If these ads are not a form of “false advertisement,” at the very least they are a form of false and inaccurate information that is being disseminated to the general public, making the masses more ignorant.
Factually, the number of “*19,250 Islamic attacks (*and counting)” is a purposeful fabrication. To label such attacks as “Islamic” is not only offensive but a dangerous and ignorant essentialization of Islam and the very broad and variegated phenomenon of terrorism in Muslim majority countries and the West. It tells us nothing about the so-called “terrorist” attacks themselves; what criteria was used to judge them “terrorist” or “Islamic”; nor about who or what created the “terrorism.” It purposefully reinforces the Islamophobic myths that Islam, a religion of over 1.5 billion people worldwide, that is over 1400 years old is a unified, monolithic and totalitarian force that is inherently obligated to wreak random and terrible violence. Also notice the intentional and shameless exploitation of 9/11 in the ad, “…Since 9/11/01.”

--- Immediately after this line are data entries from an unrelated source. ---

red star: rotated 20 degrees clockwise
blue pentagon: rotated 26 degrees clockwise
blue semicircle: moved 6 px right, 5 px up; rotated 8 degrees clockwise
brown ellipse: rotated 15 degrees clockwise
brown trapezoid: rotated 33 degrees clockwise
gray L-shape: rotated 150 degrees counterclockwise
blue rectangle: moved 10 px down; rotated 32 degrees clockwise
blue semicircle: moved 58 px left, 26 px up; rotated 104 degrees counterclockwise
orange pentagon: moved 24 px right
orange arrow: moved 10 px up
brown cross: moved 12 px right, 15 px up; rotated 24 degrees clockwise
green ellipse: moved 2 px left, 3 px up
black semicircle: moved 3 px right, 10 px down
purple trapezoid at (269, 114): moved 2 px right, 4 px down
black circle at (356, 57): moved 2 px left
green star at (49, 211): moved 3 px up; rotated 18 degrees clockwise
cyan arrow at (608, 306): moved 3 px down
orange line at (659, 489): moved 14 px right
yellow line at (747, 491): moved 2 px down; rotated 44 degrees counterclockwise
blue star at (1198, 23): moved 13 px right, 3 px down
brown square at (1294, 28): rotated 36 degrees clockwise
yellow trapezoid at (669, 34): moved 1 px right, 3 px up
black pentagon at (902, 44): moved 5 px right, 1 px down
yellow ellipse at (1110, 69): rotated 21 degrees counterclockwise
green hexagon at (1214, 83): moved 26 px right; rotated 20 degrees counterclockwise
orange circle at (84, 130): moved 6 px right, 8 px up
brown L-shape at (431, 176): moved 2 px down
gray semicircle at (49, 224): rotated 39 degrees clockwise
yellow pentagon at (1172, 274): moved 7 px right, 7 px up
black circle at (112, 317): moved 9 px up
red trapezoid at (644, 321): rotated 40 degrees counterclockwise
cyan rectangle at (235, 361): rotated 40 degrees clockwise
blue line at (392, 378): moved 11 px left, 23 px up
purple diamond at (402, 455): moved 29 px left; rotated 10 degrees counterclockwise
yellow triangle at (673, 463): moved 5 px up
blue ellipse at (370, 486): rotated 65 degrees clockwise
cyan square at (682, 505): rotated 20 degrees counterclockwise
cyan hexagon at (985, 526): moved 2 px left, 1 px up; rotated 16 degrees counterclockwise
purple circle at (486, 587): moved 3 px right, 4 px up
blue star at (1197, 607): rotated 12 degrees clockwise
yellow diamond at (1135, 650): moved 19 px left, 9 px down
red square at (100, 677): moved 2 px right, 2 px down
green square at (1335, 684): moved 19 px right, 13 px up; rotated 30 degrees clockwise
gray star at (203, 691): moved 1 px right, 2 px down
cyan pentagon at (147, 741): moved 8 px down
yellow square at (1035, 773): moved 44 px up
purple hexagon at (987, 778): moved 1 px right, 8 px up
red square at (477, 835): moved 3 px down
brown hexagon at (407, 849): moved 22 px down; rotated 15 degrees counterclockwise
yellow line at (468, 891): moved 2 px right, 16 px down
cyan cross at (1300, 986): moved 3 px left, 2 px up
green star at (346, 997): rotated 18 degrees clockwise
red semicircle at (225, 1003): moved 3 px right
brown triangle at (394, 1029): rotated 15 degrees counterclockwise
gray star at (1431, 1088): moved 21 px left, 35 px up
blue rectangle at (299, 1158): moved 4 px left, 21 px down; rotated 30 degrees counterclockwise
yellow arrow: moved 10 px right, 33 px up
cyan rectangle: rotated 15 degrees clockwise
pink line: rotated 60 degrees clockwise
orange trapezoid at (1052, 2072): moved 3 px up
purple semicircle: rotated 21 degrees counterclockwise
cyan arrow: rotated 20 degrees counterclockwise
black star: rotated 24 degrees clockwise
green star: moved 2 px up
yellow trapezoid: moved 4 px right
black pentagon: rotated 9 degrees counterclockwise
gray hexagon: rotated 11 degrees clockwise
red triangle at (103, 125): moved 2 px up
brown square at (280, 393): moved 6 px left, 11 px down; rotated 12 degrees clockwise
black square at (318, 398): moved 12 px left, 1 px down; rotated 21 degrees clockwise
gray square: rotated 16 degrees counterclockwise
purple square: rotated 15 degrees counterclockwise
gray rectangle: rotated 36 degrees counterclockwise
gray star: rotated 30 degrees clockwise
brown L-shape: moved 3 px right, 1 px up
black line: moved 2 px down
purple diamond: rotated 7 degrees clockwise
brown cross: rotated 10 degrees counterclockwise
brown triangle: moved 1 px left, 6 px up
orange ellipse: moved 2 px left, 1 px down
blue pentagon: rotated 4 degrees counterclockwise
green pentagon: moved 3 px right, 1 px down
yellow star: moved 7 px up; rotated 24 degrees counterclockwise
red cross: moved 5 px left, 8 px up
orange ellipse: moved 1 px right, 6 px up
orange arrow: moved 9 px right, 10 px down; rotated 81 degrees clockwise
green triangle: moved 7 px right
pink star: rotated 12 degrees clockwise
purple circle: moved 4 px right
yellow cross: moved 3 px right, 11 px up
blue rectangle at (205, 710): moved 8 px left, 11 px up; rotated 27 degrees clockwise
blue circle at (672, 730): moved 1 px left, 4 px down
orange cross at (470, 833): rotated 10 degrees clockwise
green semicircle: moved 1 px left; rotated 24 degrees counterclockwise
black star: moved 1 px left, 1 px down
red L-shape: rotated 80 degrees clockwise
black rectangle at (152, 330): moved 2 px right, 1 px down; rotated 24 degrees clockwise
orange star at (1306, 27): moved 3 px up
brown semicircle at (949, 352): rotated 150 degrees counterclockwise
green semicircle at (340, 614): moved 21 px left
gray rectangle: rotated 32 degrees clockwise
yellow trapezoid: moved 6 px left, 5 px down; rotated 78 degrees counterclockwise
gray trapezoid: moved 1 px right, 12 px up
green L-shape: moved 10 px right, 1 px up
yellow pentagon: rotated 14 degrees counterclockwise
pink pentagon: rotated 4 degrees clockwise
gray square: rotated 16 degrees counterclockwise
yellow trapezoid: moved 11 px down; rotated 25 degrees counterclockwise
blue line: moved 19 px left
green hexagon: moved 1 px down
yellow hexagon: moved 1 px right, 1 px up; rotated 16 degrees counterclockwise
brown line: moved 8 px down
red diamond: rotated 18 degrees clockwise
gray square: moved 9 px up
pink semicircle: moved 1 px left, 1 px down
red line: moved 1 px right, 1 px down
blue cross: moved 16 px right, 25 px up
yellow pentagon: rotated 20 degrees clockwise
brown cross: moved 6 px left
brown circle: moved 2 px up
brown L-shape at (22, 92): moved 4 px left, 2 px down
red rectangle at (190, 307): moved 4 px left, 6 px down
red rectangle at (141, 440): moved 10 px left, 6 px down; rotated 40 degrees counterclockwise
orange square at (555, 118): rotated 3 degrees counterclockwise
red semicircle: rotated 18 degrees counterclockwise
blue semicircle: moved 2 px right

What is strangely not mentioned in the advertisements is that this so-called “Islamic Terrorism ticker” that gives us the oddly precise round number of 19,250 is taken from the anti-Muslim website “The Religion of Peace” (TROP). In a previous article I pointed out that the methodology by which TROP arrived at these inflated numbers is very deceptive.
Even a cursory glance at TROP’s list of so-called “Islamic terrorist attacks” reveals it to be nothing more than a deeply biased, propagandistic spin-job that conflates: real terrorist attacks, (semi)religious/culturally motivated crimes, attacks on military personnel and attacks by secular groups with no ideological basis in Islam — all in theaters of occupation, civil war and separatist conflict.
I cited a sampling of the attacks they claimed were so-called “Islamic terrorism” from a period of just one month that on further inspection proved not to be related to either “terrorism” or “Islam.” Many of the attacks listed by TROP relate to nationalist insurgencies, such as the conflict involving Baluchi nationalists seeking independence from Pakistan. Some of the attacks listed by TROP are in fact crimes committed by Muslims or people with Muslim sounding names that have nothing to do with Islam or terrorism, such as honor killings, the killing of local policemen, petty assault, etc.
In the end I wonder if there are any actionable grounds to contest these advertisements? Even though they are not selling a product they are promoting hate propaganda based on fabricated and faulty information, and hence are doing an immense disservice to the general population.
The Metro-North is once again the center of a controversy over potentially offensive billboards.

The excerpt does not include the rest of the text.